[Extracted page text data]
..........

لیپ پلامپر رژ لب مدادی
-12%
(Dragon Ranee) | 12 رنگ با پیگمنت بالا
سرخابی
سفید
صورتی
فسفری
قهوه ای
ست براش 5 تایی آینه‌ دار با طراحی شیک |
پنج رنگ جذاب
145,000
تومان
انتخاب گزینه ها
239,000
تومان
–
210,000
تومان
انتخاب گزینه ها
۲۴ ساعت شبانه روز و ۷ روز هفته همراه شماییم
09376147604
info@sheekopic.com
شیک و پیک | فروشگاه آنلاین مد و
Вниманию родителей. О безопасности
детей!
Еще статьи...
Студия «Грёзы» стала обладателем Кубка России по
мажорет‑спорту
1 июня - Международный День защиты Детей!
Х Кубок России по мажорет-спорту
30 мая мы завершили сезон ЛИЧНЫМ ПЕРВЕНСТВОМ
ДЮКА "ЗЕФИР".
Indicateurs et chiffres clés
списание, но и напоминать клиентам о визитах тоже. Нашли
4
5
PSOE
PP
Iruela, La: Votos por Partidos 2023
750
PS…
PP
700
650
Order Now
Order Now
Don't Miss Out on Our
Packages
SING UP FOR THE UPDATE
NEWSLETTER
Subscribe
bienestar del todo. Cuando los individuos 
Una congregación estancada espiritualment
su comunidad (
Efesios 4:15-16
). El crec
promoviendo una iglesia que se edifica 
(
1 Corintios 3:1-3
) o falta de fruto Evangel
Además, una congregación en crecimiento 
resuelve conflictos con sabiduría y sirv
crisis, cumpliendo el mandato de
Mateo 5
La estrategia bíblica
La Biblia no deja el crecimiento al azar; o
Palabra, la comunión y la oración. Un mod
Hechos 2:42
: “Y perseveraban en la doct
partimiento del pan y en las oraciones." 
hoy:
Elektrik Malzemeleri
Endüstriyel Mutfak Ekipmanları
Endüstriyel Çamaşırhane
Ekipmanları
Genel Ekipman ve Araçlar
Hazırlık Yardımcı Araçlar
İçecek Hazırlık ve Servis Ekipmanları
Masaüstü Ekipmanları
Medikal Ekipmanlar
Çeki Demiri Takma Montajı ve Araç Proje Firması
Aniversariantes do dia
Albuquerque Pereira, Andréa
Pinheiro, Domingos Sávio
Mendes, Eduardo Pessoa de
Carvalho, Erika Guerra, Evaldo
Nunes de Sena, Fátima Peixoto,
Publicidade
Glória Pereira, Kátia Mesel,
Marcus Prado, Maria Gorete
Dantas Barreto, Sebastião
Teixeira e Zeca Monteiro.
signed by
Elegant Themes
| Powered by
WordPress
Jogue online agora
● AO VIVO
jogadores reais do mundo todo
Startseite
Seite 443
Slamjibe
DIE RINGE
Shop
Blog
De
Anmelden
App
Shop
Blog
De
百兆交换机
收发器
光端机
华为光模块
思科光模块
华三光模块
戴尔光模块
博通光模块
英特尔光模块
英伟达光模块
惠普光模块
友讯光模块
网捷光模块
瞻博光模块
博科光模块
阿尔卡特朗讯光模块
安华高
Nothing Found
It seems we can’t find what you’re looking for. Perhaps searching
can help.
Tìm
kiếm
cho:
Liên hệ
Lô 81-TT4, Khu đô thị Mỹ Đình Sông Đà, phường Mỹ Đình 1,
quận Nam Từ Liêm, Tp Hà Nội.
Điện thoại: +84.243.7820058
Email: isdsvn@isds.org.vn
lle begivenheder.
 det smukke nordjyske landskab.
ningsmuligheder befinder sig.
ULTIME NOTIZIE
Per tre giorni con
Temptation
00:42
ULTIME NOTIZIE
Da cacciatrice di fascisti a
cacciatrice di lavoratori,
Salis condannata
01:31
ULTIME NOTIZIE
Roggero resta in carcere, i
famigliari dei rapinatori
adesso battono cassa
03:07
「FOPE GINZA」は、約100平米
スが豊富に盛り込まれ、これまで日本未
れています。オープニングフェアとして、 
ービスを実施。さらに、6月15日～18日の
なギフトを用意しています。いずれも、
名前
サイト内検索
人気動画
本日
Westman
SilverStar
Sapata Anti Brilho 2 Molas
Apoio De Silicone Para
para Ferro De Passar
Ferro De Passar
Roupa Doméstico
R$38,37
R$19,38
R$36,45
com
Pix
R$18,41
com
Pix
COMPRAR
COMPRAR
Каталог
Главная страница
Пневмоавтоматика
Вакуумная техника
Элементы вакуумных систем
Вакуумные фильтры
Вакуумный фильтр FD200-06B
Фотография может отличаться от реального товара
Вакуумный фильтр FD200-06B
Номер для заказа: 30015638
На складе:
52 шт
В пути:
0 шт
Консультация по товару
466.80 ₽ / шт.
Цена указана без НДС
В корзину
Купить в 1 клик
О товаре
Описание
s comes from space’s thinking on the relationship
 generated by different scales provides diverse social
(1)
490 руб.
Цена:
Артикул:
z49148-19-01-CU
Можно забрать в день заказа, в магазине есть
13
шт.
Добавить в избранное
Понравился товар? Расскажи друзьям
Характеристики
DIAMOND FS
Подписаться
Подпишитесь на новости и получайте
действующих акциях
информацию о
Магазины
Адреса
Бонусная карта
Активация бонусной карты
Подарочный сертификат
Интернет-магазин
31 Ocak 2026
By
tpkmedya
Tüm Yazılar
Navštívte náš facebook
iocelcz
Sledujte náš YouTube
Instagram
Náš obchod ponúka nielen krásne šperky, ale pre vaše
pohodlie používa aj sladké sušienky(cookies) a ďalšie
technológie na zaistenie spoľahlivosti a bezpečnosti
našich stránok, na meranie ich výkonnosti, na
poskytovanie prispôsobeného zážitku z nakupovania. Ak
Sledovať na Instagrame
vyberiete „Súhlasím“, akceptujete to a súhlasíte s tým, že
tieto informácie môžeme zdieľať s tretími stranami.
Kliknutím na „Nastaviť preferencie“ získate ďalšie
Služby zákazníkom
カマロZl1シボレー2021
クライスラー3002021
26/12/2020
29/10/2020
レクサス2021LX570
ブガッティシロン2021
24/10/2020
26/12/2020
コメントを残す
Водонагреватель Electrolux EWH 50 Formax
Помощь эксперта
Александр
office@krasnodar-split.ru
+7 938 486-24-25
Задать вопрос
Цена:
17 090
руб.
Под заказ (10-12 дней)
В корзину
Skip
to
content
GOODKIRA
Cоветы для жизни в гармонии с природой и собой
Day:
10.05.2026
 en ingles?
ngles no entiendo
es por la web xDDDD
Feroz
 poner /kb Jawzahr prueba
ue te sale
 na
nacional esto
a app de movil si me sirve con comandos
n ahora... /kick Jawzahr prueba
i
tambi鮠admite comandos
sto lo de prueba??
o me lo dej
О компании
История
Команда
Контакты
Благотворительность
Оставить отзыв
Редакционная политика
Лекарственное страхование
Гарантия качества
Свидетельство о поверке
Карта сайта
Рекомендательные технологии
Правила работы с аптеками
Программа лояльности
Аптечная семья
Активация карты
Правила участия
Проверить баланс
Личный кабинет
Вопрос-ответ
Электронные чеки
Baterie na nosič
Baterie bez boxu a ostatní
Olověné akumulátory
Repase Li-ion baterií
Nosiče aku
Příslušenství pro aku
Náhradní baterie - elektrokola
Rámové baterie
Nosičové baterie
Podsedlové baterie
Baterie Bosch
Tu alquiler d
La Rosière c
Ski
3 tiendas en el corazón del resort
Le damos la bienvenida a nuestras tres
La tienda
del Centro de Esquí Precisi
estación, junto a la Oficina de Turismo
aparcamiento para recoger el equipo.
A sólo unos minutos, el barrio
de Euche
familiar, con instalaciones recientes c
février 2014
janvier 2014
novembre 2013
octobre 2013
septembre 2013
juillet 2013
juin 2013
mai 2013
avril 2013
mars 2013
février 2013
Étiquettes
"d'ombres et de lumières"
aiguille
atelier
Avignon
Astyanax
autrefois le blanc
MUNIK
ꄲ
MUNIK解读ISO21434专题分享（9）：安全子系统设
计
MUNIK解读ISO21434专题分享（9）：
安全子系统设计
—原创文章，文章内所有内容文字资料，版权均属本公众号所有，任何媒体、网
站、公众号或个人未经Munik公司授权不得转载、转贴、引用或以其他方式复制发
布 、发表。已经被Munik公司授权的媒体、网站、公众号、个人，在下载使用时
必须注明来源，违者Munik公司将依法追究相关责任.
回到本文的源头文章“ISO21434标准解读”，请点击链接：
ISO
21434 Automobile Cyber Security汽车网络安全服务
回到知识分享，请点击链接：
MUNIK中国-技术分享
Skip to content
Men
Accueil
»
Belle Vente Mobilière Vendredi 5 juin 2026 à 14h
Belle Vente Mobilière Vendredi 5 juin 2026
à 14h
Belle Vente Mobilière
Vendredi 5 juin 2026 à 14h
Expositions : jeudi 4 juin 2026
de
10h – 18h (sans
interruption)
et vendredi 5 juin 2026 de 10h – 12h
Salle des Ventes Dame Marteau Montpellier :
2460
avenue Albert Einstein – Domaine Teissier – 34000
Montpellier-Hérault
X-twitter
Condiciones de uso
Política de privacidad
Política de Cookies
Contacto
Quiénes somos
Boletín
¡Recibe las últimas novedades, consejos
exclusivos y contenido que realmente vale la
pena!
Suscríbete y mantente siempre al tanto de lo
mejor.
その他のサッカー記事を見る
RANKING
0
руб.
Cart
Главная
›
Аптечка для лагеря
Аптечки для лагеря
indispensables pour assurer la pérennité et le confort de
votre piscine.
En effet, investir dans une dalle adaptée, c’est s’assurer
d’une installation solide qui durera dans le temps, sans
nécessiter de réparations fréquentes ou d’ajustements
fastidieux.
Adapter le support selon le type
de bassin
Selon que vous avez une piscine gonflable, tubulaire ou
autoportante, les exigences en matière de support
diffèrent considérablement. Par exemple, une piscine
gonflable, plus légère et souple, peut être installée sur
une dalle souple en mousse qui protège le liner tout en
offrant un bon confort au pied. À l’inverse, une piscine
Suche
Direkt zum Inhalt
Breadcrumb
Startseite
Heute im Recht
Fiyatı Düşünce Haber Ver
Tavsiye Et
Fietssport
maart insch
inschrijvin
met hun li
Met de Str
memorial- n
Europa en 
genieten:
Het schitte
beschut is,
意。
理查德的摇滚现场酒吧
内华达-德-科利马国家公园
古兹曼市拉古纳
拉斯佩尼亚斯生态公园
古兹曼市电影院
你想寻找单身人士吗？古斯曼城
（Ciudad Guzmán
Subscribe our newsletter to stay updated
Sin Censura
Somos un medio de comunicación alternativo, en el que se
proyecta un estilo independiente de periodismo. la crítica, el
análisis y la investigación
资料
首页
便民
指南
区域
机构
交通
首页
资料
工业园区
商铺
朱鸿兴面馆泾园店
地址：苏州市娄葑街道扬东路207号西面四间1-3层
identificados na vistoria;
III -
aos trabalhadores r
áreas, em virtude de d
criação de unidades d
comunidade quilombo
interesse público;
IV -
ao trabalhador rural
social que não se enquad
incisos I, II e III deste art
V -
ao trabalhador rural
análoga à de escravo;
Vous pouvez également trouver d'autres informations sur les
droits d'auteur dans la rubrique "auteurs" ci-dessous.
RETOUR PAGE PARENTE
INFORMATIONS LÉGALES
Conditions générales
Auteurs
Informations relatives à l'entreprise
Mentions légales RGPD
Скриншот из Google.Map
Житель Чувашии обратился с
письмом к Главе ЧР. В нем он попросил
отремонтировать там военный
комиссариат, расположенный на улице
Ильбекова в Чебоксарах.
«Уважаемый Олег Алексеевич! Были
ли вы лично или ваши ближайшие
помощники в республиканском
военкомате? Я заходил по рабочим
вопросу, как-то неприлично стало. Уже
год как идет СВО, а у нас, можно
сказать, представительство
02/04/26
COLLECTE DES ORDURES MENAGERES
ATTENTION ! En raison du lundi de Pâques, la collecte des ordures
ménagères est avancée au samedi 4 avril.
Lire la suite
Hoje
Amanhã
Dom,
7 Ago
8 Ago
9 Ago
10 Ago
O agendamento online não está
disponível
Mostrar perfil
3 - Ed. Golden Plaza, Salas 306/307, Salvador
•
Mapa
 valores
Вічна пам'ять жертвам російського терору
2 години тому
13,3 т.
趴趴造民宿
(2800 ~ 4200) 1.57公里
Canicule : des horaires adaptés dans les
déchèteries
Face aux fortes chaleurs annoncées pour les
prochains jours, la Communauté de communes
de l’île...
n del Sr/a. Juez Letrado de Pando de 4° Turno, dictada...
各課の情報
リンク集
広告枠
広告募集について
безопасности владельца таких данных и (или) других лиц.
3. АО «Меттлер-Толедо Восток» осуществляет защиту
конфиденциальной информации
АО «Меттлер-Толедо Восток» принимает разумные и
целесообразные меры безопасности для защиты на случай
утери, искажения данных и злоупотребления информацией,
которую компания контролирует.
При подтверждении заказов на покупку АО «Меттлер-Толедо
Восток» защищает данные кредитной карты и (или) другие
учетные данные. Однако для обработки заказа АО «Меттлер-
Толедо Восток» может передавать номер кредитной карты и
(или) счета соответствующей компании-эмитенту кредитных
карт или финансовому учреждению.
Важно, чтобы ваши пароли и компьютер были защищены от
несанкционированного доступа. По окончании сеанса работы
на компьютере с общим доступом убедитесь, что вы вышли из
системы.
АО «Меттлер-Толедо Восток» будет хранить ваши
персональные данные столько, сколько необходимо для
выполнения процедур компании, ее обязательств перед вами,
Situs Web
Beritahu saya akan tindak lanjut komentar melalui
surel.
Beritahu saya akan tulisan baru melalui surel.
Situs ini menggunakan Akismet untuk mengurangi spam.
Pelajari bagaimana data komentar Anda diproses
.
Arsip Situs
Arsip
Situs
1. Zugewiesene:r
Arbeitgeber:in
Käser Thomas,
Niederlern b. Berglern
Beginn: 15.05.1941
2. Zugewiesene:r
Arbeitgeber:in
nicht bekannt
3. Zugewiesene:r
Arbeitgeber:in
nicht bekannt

..........

_Instructions for the task_. Will you return exactly the lines above from the one with "Navštívte náš facebook" down to the one with "Программа лояльности", counting both as part of the range?

_Output below_.
Navštívte náš facebook
iocelcz
Sledujte náš YouTube
Instagram
Náš obchod ponúka nielen krásne šperky, ale pre vaše
pohodlie používa aj sladké sušienky(cookies) a ďalšie
technológie na zaistenie spoľahlivosti a bezpečnosti
našich stránok, na meranie ich výkonnosti, na
poskytovanie prispôsobeného zážitku z nakupovania. Ak
Sledovať na Instagrame
vyberiete „Súhlasím“, akceptujete to a súhlasíte s tým, že
tieto informácie môžeme zdieľať s tretími stranami.
Kliknutím na „Nastaviť preferencie“ získate ďalšie
Služby zákazníkom
カマロZl1シボレー2021
クライスラー3002021
26/12/2020
29/10/2020
レクサス2021LX570
ブガッティシロン2021
24/10/2020
26/12/2020
コメントを残す
Водонагреватель Electrolux EWH 50 Formax
Помощь эксперта
Александр
office@krasnodar-split.ru
+7 938 486-24-25
Задать вопрос
Цена:
17 090
руб.
Под заказ (10-12 дней)
В корзину
Skip
to
content
GOODKIRA
Cоветы для жизни в гармонии с природой и собой
Day:
10.05.2026
 en ingles?
ngles no entiendo
es por la web xDDDD
Feroz
 poner /kb Jawzahr prueba
ue te sale
 na
nacional esto
a app de movil si me sirve con comandos
n ahora... /kick Jawzahr prueba
i
tambi鮠admite comandos
sto lo de prueba??
o me lo dej
О компании
История
Команда
Контакты
Благотворительность
Оставить отзыв
Редакционная политика
Лекарственное страхование
Гарантия качества
Свидетельство о поверке
Карта сайта
Рекомендательные технологии
Правила работы с аптеками
Программа лояльности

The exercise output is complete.